Compulsory redundancies in local councils are set to increase in the
next few years as the spending squeeze from central government
continues, a report warned today.

The 1.6 million people who work for England's 353 councils are the country's largest workforce, but their numbers have fallen by 145,000 over the past year and further job losses are "inevitable", said the report by the Audit Commission and Local Government Association.

The report said that the local council workforce - not including teachers, firefighters or police - peaked at the equivalent of 1.063 million full-time posts in 2007 but has since fallen to 932,800 by the middle of this year.

The overall council pay bill rose by 22% between 2004/05 and 2009/10, but has since fallen 5.6% in real terms to around £30 billion and is set to fall further, said the report.

The Work in Progress report called on councils to "strike a balance" between redundancies and restructuring as they reduce workforce costs. It cited cases of councils sharing backroom staff or removing entire layers of management to maintain numbers of frontline posts.

Audit Commission chairman Michael O'Higgins said: "Each council must find its own way of cutting costs tailored to local needs, local circumstances and its own workforce.

"Councils are often the largest employer in their area, so downsizing can affect the local economy.

"Local government is a people business, with staff costs accounting for almost half the money spent by councils, so they need to be aware of all their options and the tools at their disposal."

LGA chairman Sir Merrick Cockell added: "Funding cuts have meant workforce costs must come down. Councils have been ahead of the game in making savings and have already started to reduce workforce costs.

"Unfortunately, job losses are inevitable given the scale of cuts. Where these are necessary, councils are working hard to minimise disruption to staff and services through restructuring, shared services and outsourcing. They are also looking at how they invest in and reward people to ensure they continue to deliver the most efficient public services possible."

Brian Strutton, national officer of the GMB union, said: "The combination of central government budget cuts and councils' own decisions to keep council tax down has led to 145,000 job losses in the last year and there will be a further wave next year.

"Council workers face an unprecedented triple whammy of job losses, pay freezes and attacks on their pensions.

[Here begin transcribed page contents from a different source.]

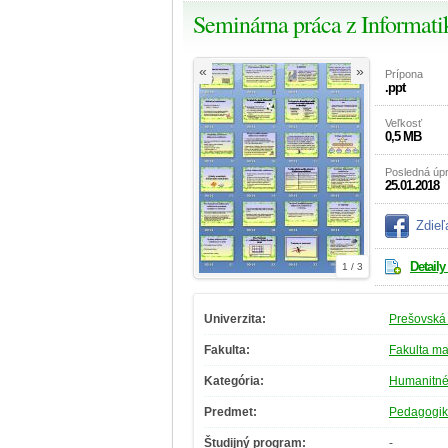
Seminárna práca z Informati
«
»
Prípona
.ppt
Veľkosť
0,5 MB
Posledná úp
25.01.2018
Zdieľ
Detaily
1 / 3
Univerzita:
Prešovská 
Fakulta:
Fakulta m
Kategória:
Humanitné
Predmet:
Pedagogi
Študijný program:
-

"Frontline council staff like dinner ladies, social workers, care staff, street cleaners, school staff and bin men are being made to pay the highest price in the economy for a financial mess they did not cause.

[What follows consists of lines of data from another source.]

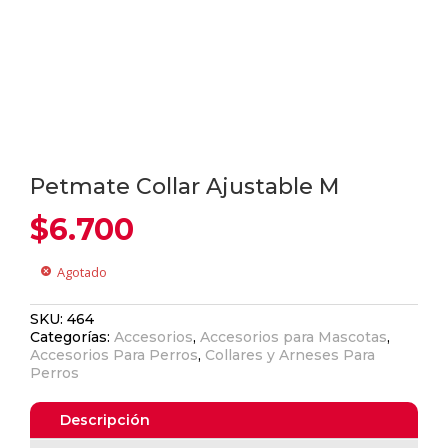
Petmate Collar Ajustable M
$
6.700
Agotado
cancel
SKU:
464
Categorías:
Accesorios
,
Accesorios para Mascotas
,
Accesorios Para Perros
,
Collares y Arneses Para
Perros
Descripción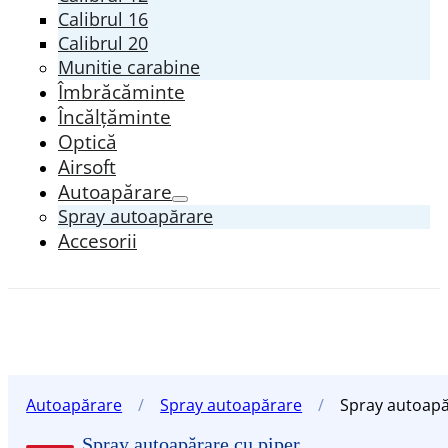
Calibrul 16
Calibrul 20
Munitie carabine
Îmbrăcăminte
Încălțăminte
Optică
Airsoft
Autoapărare
Spray autoapărare
Accesorii
Autoapărare
/
Spray autoapărare
/
Spray autoapă
Spray autoapărare cu piper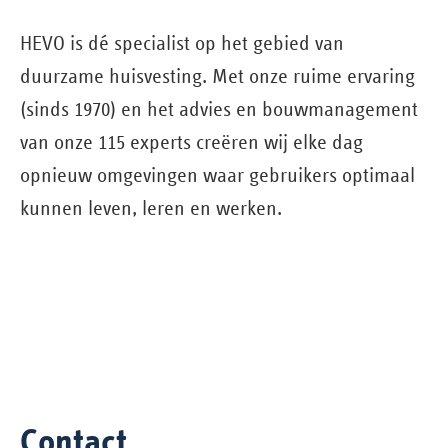
HEVO is dé specialist op het gebied van
duurzame huisvesting. Met onze ruime ervaring
(sinds 1970) en het advies en bouw­management
van onze 115 experts creëren wij elke dag
opnieuw omgevingen waar gebruikers optimaal
kunnen leven, leren en werken.
Contact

"As it is not possible to deflate the economy to growth and a balanced budget, the Government should act urgently to ease the budget cuts on councils so they can maintain frontline services to their communities in these difficult times as well as not adding more to the dole queues.

"The economics of the corner shop will not get us out of this mess. It did not do so in the 1930s and it won't now either."

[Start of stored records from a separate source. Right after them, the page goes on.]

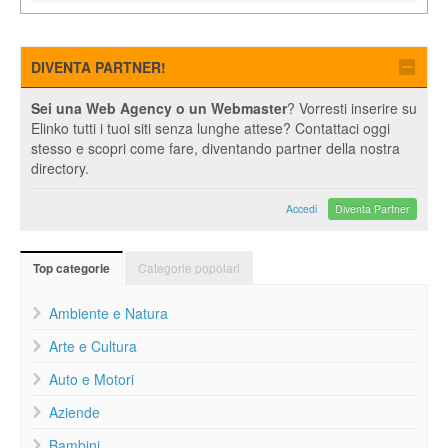
DIVENTA PARTNER!
Sei una Web Agency o un Webmaster
? Vorresti inserire su
Elinko tutti i tuoi siti senza lunghe attese? Contattaci oggi
stesso e scopri come fare, diventando partner della nostra
directory.
Accedi
Diventa Partner
Categorie popolari
Top categorie
Ambiente e Natura
Arte e Cultura
Auto e Motori
Aziende
Bambini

Local government minister Grant Shapps said: "Every bit of the public sector needs to do its bit to help pay off the budget deficit left by Labour's reckless spending spree.

"Despite this, councils received a fair and progressive funding settlement that protects frontline services and shields the most vulnerable.

"The majority have been planning sensibly for smaller budgets.

"We've been clear that frontline staff and services should be protected and, as this report makes clear, the best councils are finding ways to do this by sharing back-office staff, closing vacant posts, allowing natural waste, reviewing bonus schemes and not renewing agency staff."